Kebakaran ini merupakan bencana alam paling mematikan di Chile sejak gempa bumi tahun 2010 yang menewaskan sekitar 500 orang. Angin kencang dan suhu panas yang ekstrem telah membuat api cepat menjalar ke daerah-daerah berpenduduk di sekitar kota Vina del Mar dan Valparaiso.
Laporan dari World Weather Attribution, sebuah kelompok ilmuwan internasional yang mempelajari dampak perubahan iklim terhadap kejadian cuaca ekstrem, melakukan analisis lonjakan kondisi yang memicu kebakaran. Di antaranya suhu, kecepatan angin, dan kelembaban atmosfer yang diukur dengan metrik yang disebut Hot Dry Windy Index (HDWI).

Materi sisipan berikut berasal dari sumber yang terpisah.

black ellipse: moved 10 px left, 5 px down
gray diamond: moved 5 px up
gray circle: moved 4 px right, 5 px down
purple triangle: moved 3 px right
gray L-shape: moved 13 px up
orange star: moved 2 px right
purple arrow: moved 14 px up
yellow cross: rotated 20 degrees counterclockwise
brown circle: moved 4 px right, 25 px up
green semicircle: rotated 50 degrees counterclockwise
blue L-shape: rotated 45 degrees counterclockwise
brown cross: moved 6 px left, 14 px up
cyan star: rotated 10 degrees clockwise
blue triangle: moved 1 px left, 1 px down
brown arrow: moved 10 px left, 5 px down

Laporan tersebut menemukan bahwa pemanasan global maupun fenomena iklim El Nino tidak mendorong peningkatan HDWI selama kebakaran, karena wilayah pesisir Chile sebenarnya sedang mendingin sementara suhu di daratan memanas. Namun menurut para ilmuwan, hal ini akan berubah seiring dengan pemanasan global.
"Kami memperkirakan akan banyak kebakaran yang terjadi di masa depan," ujar Joyce Kimutai, seorang peneliti di Imperial College London's Grantham Institute dan salah satu penulis studi, seperti dilansir Reuters, Sabtu (24/2/2024).

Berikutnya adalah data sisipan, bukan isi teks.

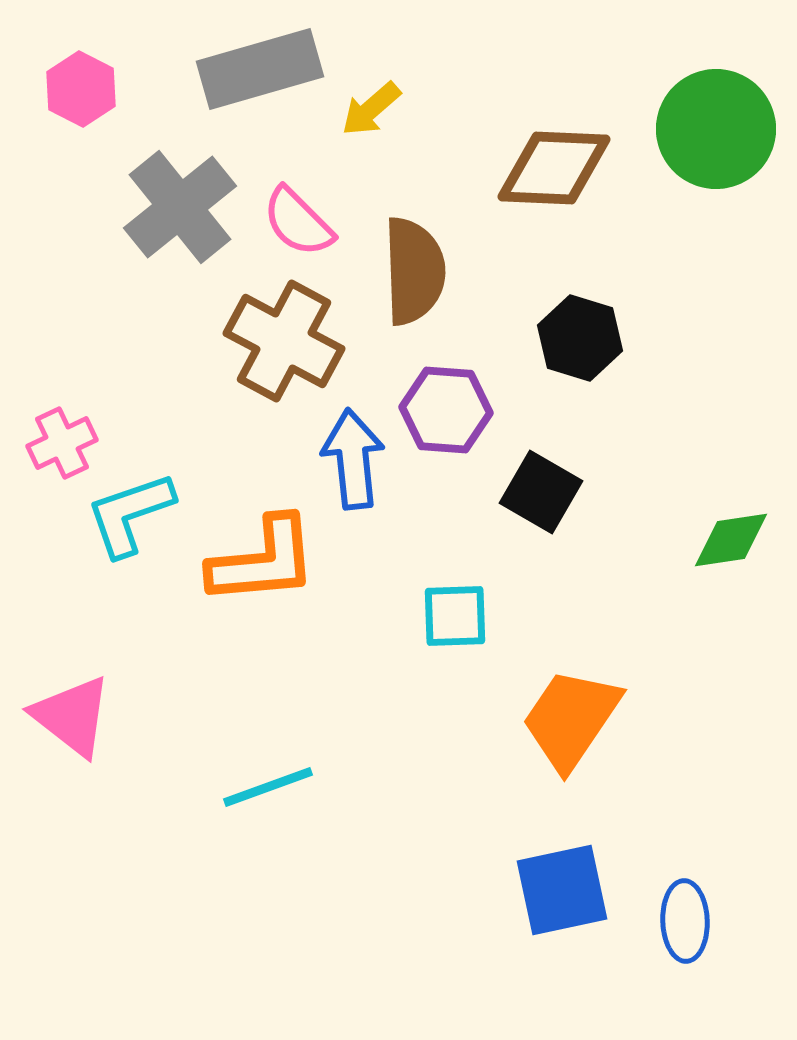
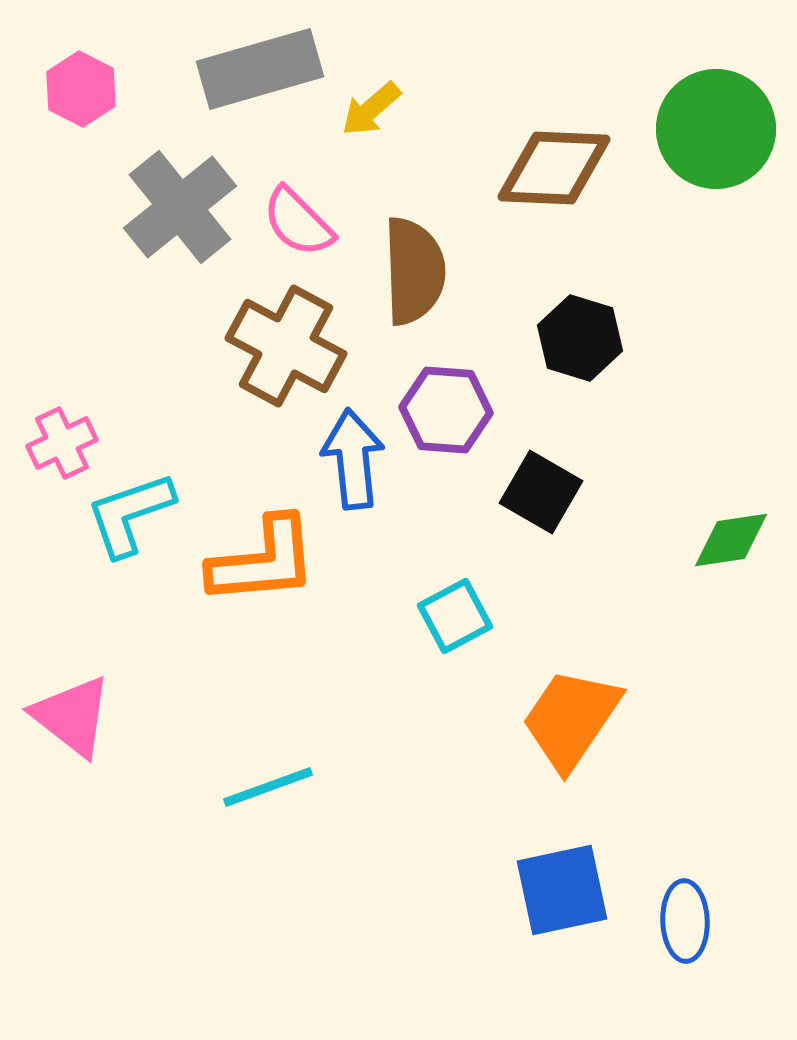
brown cross: moved 2 px right, 5 px down
cyan square: rotated 26 degrees counterclockwise
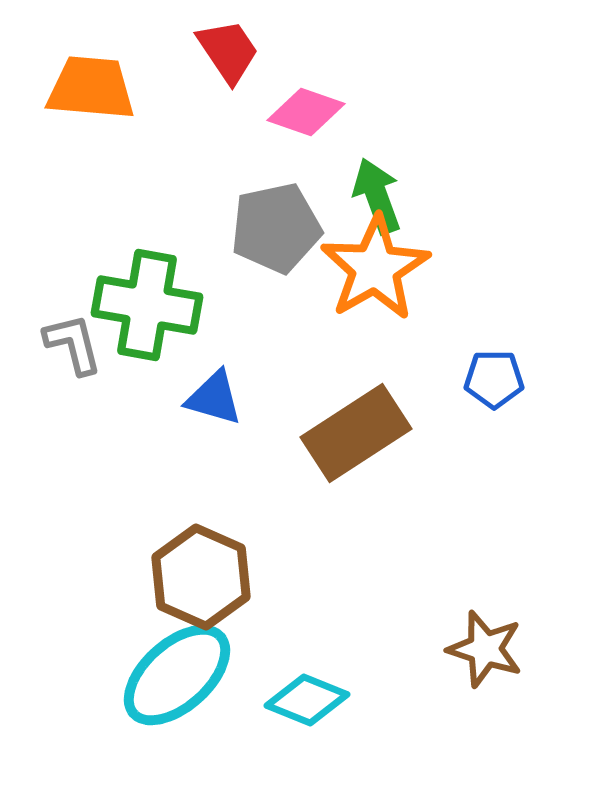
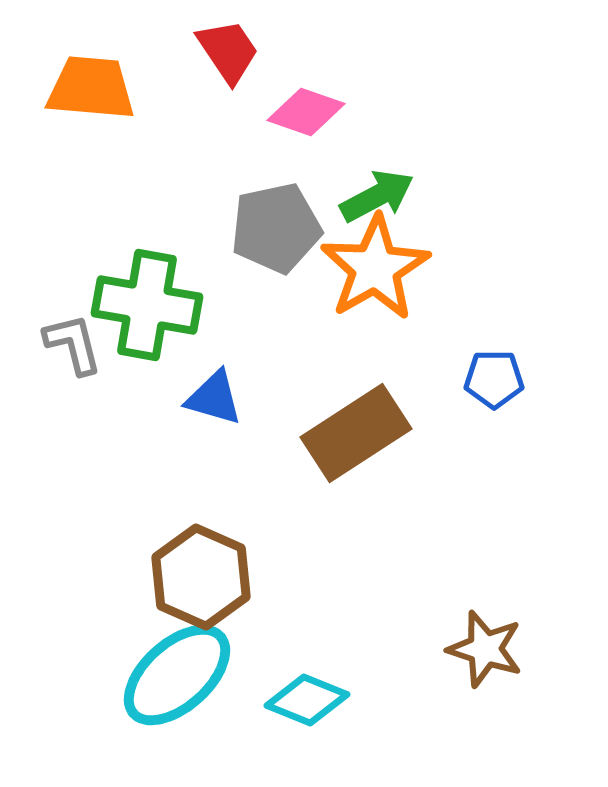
green arrow: rotated 82 degrees clockwise
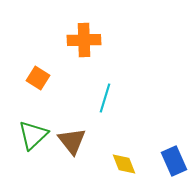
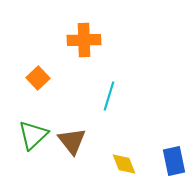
orange square: rotated 15 degrees clockwise
cyan line: moved 4 px right, 2 px up
blue rectangle: rotated 12 degrees clockwise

“Namun, jika pemanasan mencapai 2 derajat Celcius, kemungkinan cuaca rawan kebakaran akan menjadi lebih parah di sekitar Vina del Mar dan Valparaiso,” kata Tomas Carrasco, peneliti di University of Chile dan salah satu penulis laporan tersebut.
PBB memperkirakan, suhu akan meningkat hingga 2,9 derajat Celcius pada abad ini berdasarkan pada janji iklim saat ini.
Para penulis laporan tersebut juga menemukan bahwa pertumbuhan kota dan perubahan penggunaan lahan merupakan faktor besar yang menyebabkan kebakaran menjadi begitu mematikan.
Mauricio Santos dari Red Cross Red Crescent Climate Centre di Kolombia mengatakan bahwa perluasan perkebunan pinus dan kayu putih telah menghancurkan sekat bakar alami selama beberapa dekade, sementara daerah perkotaan merambah hutan.
"Kami menemukan bahwa kebakaran yang paling dahsyat terjadi di daerah dengan perubahan penggunaan lahan yang signifikan dan di mana perencanaan kota tidak memadai," ujar Santos, seraya menambahkan bahwa sistem peringatan, perencanaan evakuasi dan sistem pemeriksaan kebakaran yang lebih baik sangat dibutuhkan.